Rule of thumb: Use cache when the lineage of your RDD branches out or when an RDD is used multiple times like in a loop.
Do we need to call "cache" or "persist" explicitly to store the RDD data into memory?
Yes, only if needed.
The RDD data stored in a distributed way in the memory by default?
No!
And these are the reasons why :
Spark supports two types of shared variables: broadcast variables, which can be used to cache a value in memory on all nodes, and accumulators, which are variables that are only “added” to, such as counters and sums.

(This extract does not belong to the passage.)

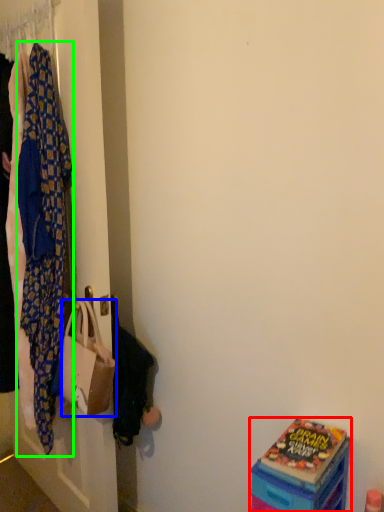 Question: Based on their relative distances, which object is farther from box (highlighted by a red box)? Choose from handbag (highlighted by a blue box) and blanket (highlighted by a green box).

Choices:
 (A) handbag
 (B) blanket

Answer: (B)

RDDs support two types of operations: transformations, which create a new dataset from an existing one, and actions, which return a value to the driver program after running a computation on the dataset. For example, map is a transformation that passes each dataset element through a function and returns a new RDD representing the results. On the other hand, reduce is an action that aggregates all the elements of the RDD using some function and returns the final result to the driver program (although there is also a parallel reduceByKey that returns a distributed dataset).
All transformations in Spark are lazy, in that they do not compute their results right away. Instead, they just remember the transformations applied to some base dataset (e.g. a file). The transformations are only computed when an action requires a result to be returned to the driver program. This design enables Spark to run more efficiently – for example, we can realize that a dataset created through map will be used in a reduce and return only the result of the reduce to the driver, rather than the larger mapped dataset.
By default, each transformed RDD may be recomputed each time you run an action on it. However, you may also persist an RDD in memory using the persist (or cache) method, in which case Spark will keep the elements around on the cluster for much faster access the next time you query it. There is also support for persisting RDDs on disk, or replicated across multiple nodes.
For more details please check the Spark programming guide.
Below are the three situations you should cache your RDDs:
using an RDD many times
performing multiple actions on the same RDD
for long chains of (or very expensive) transformations
Adding another reason to add (or temporarily add) cache method call.
for debug memory issues
with cache method, spark will give debugging informations regarding the size of the RDD. so in the spark integrated UI, you will get RDD memory consumption info. and this proved very helpful diagnosing memory issues.